- TASK DETAILS: Please check every line of the listing for "pageviews" and copy each line where it is found.

====== RECORDS SUPPLIED

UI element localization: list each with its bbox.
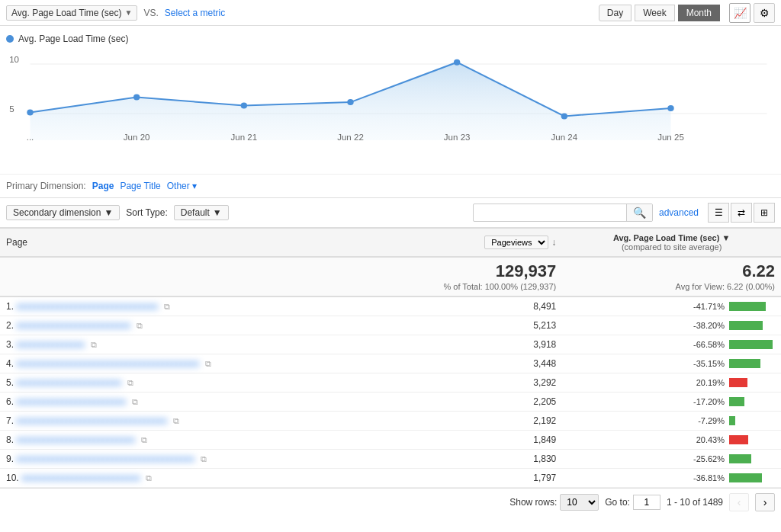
sort-type-dropdown[interactable]: Default ▼ [174,205,229,220]
row5-num: 5. [6,377,14,388]
svg-point-7 [241,103,247,109]
row4-load: -35.15% [562,354,781,373]
row8-pageviews: 1,849 [406,431,562,450]
pivot-view-button[interactable]: ⇄ [731,203,752,223]
secondary-dimension-dropdown[interactable]: Secondary dimension ▼ [6,205,120,220]
svg-point-5 [27,109,33,115]
row7-bar-cell: -7.29% [568,416,775,425]
row2-page-cell: 2. xxxxxxxxxxxxxxxxxxxxxxxxx ⧉ [0,316,406,335]
table-row: 10. xxxxxxxxxxxxxxxxxxxxxxxxxx ⧉ 1,797 -… [0,469,781,488]
secondary-toolbar: Secondary dimension ▼ Sort Type: Default… [0,198,781,228]
row8-pct: 20.43% [686,435,725,444]
sec-right: 🔍 advanced ☰ ⇄ ⊞ [473,203,775,223]
search-input[interactable] [474,205,626,220]
row4-bar-cell: -35.15% [568,359,775,368]
summary-load-value: 6.22 [568,261,775,281]
dimension-page-link[interactable]: Page [92,181,114,191]
sec-left: Secondary dimension ▼ Sort Type: Default… [6,205,229,220]
goto-label: Go to: [605,497,630,508]
legend-label: Avg. Page Load Time (sec) [18,34,129,44]
primary-dimension-label: Primary Dimension: [6,181,86,191]
rows-per-page-select[interactable]: 10 25 50 100 [560,494,599,511]
row2-page-link[interactable]: xxxxxxxxxxxxxxxxxxxxxxxxx [16,320,130,331]
row6-copy-icon[interactable]: ⧉ [132,397,138,406]
load-col-header: Avg. Page Load Time (sec) ▼ (compared to… [568,233,775,252]
row1-copy-icon[interactable]: ⧉ [164,302,170,311]
select-metric-link[interactable]: Select a metric [165,8,225,18]
row4-copy-icon[interactable]: ⧉ [205,359,211,368]
row3-copy-icon[interactable]: ⧉ [91,340,97,349]
table-row: 4. xxxxxxxxxxxxxxxxxxxxxxxxxxxxxxxxxxxxx… [0,354,781,373]
bubble-chart-icon-button[interactable]: ⚙ [754,3,775,23]
summary-page-cell [0,257,406,296]
svg-text:5: 5 [9,104,14,114]
next-page-button[interactable]: › [755,493,775,511]
legend-dot [6,35,14,43]
row6-bar-cell: -17.20% [568,397,775,406]
dimension-other-link[interactable]: Other ▾ [167,181,197,191]
chart-legend: Avg. Page Load Time (sec) [6,34,775,44]
row3-pageviews: 3,918 [406,335,562,354]
row3-page-link[interactable]: xxxxxxxxxxxxxxx [16,339,85,350]
row9-pct: -25.62% [686,454,725,463]
advanced-link[interactable]: advanced [659,207,699,218]
line-chart-icon-button[interactable]: 📈 [729,3,750,23]
table-row: 5. xxxxxxxxxxxxxxxxxxxxxxx ⧉ 3,292 20.19… [0,373,781,393]
row7-pageviews: 2,192 [406,412,562,431]
row8-num: 8. [6,434,14,445]
row10-copy-icon[interactable]: ⧉ [146,473,152,482]
top-toolbar: Avg. Page Load Time (sec) ▼ VS. Select a… [0,0,781,26]
row6-load: -17.20% [562,393,781,412]
row8-copy-icon[interactable]: ⧉ [141,435,147,444]
top-left: Avg. Page Load Time (sec) ▼ VS. Select a… [6,5,225,21]
row6-page-link[interactable]: xxxxxxxxxxxxxxxxxxxxxxxx [16,396,126,407]
row8-page-link[interactable]: xxxxxxxxxxxxxxxxxxxxxxxxxx [16,434,135,445]
goto-control: Go to: [605,495,660,510]
row5-pct: 20.19% [686,378,725,387]
metric-dropdown[interactable]: Avg. Page Load Time (sec) ▼ [6,5,137,21]
period-day-button[interactable]: Day [599,5,632,21]
row10-pct: -36.81% [686,473,725,482]
svg-text:Jun 24: Jun 24 [551,133,578,142]
summary-pageviews-value: 129,937 [412,261,556,281]
row6-pct: -17.20% [686,397,725,406]
svg-point-6 [133,95,140,101]
row2-copy-icon[interactable]: ⧉ [137,321,143,330]
summary-avg-label: Avg for View: 6.22 (0.00%) [676,282,775,291]
period-month-button[interactable]: Month [678,5,720,21]
row10-page-link[interactable]: xxxxxxxxxxxxxxxxxxxxxxxxxx [21,473,140,483]
row9-bar-container [729,454,775,463]
search-box: 🔍 [473,204,653,222]
row4-page-link[interactable]: xxxxxxxxxxxxxxxxxxxxxxxxxxxxxxxxxxxxxxxx [16,358,199,369]
row7-page-link[interactable]: xxxxxxxxxxxxxxxxxxxxxxxxxxxxxxxxx [16,415,167,426]
search-button[interactable]: 🔍 [626,204,652,221]
chart-svg-wrapper: 10 5 ... Jun 20 Jun 21 Jun 22 Jun 23 [6,49,775,155]
row9-bar [729,454,751,463]
prev-page-button[interactable]: ‹ [729,493,749,511]
row5-copy-icon[interactable]: ⧉ [127,378,133,387]
goto-input[interactable] [633,495,660,510]
row5-pageviews: 3,292 [406,373,562,393]
row9-copy-icon[interactable]: ⧉ [201,454,207,463]
row5-bar-cell: 20.19% [568,378,775,387]
row1-page-link[interactable]: xxxxxxxxxxxxxxxxxxxxxxxxxxxxxxx [16,301,158,312]
row5-page-link[interactable]: xxxxxxxxxxxxxxxxxxxxxxx [16,377,121,388]
pageviews-select[interactable]: Pageviews [484,236,548,249]
row7-page-cell: 7. xxxxxxxxxxxxxxxxxxxxxxxxxxxxxxxxx ⧉ [0,412,406,431]
table-view-button[interactable]: ☰ [708,203,729,223]
row9-page-link[interactable]: xxxxxxxxxxxxxxxxxxxxxxxxxxxxxxxxxxxxxxx [16,453,194,464]
sort-dropdown-arrow: ▼ [213,207,222,218]
svg-text:Jun 20: Jun 20 [124,133,150,142]
row8-bar-cell: 20.43% [568,435,775,444]
svg-text:10: 10 [9,55,19,64]
table-row: 2. xxxxxxxxxxxxxxxxxxxxxxxxx ⧉ 5,213 -38… [0,316,781,335]
period-week-button[interactable]: Week [635,5,674,21]
dimension-pagetitle-link[interactable]: Page Title [120,181,160,191]
row4-num: 4. [6,358,14,369]
row1-load: -41.71% [562,296,781,316]
table-row: 8. xxxxxxxxxxxxxxxxxxxxxxxxxx ⧉ 1,849 20… [0,431,781,450]
row7-copy-icon[interactable]: ⧉ [173,416,179,425]
sort-desc-icon[interactable]: ↓ [551,237,556,248]
custom-view-button[interactable]: ⊞ [754,203,775,223]
table-row: 7. xxxxxxxxxxxxxxxxxxxxxxxxxxxxxxxxx ⧉ 2… [0,412,781,431]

============

- FINISHED TASK:
row8-pageviews: 1,849 [406,431,562,450]
row3-pageviews: 3,918 [406,335,562,354]
row7-pageviews: 2,192 [406,412,562,431]
summary-pageviews-value: 129,937 [412,261,556,281]
row5-pageviews: 3,292 [406,373,562,393]
pageviews-select[interactable]: Pageviews [484,236,548,249]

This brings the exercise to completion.